Do you remember Williamsburg? Everyone else just stood for the picture, but not Heather. Let me wrap that flag around me and pose that way! LOL Even as a little girl, you had a smile for just about every person you met. You don't know how many lives you have touched by being here with us. I wish I had been a stronger person. I let other people break me and I wasn't everything I could be for you. For that, baby, I'm sorry. I'm trying to get better, and I thank you for that.
This was the best vacation. Chincoteague and Assateague Island gave me the strength to attempt to become me again. Even in the waves, you waved and posed. So many smiles all the time from you. You helped me more than you ever knew. It's so hard going through these pictures and knowing that there will never be any new ones of you. I will always remember that tuna fishing trip. You seemed to have so much fun and yet you got so seasick. Was all of that an act? Well, I guess it was an act then, but you were so proud, we all were, when you were helping the Captain bring that "small" 55 pound tuna to the boat. It was bigger than you! I hope your angel wings let you fly now. I also remember that 14 foot wingspan kites. They were literally lifting you off the ground it was so windy that one day.
You had a blast on that cruise to Baja, Mexico. OMG You had such a crush on the waiter there. LOL While your sisters are both sort of in shock that I stood where you told me to, we all knew where you told me to stand I was going to get soaked by that geyser. LOL Honey, I just have to tell myself that you had some good times too. I'm sorry I couldn't give you everything you wanted. I'm sorry I didn't know how much you were hurting.
You loved every animal you ever met. You really do have a heart of gold. Even Roxi misses you. I know Layla can drive you crazy at times, but maybe she isn't as hyper now. Give her a scratch for me and a good belly rub.
"Sand" sledding was a blast for you in New Mexico at White Sands Desert! I remember you had on a tank top and your first time down the hill, the sand went all over you and you decided you wanted to cover up a little to keep the sand out of your clothes. LOL I thought it was such a good day. While I have so many fond memories there, I also have to wonder if you were in so much pain back then. Hopefully, your pain gave you breaks and peace at various times. While I miss you so much now, at least I know you are pain free now.

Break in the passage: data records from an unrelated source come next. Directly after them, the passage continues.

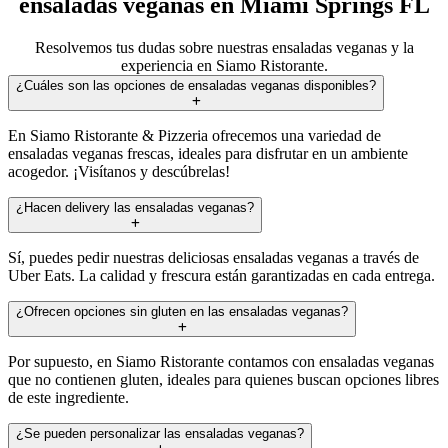
ensaladas veganas en Miami Springs FL
Resolvemos tus dudas sobre nuestras ensaladas veganas y la
experiencia en Siamo Ristorante.
¿Cuáles son las opciones de ensaladas veganas disponibles?
En Siamo Ristorante & Pizzeria ofrecemos una variedad de
ensaladas veganas frescas, ideales para disfrutar en un ambiente
acogedor. ¡Visítanos y descúbrelas!
¿Hacen delivery las ensaladas veganas?
Sí, puedes pedir nuestras deliciosas ensaladas veganas a través de
Uber Eats. La calidad y frescura están garantizadas en cada entrega.
¿Ofrecen opciones sin gluten en las ensaladas veganas?
Por supuesto, en Siamo Ristorante contamos con ensaladas veganas
que no contienen gluten, ideales para quienes buscan opciones libres
de este ingrediente.
¿Se pueden personalizar las ensaladas veganas?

I'm going to leave this "birthday" post here. I have so many more memories to share but I have a lifetime left to share them. There won't be any new ones (unless you come visit me in my dreams again.) Baby, I wish you the best birthday you can have. I wish we could spend it with you but for now, we can't. One day I am going to give you the biggest hug and kiss. Honey, one day that wrap-around hug is coming and I don't know if I will ever be able to let you go again.
I love you baby! Happy 24th birthday!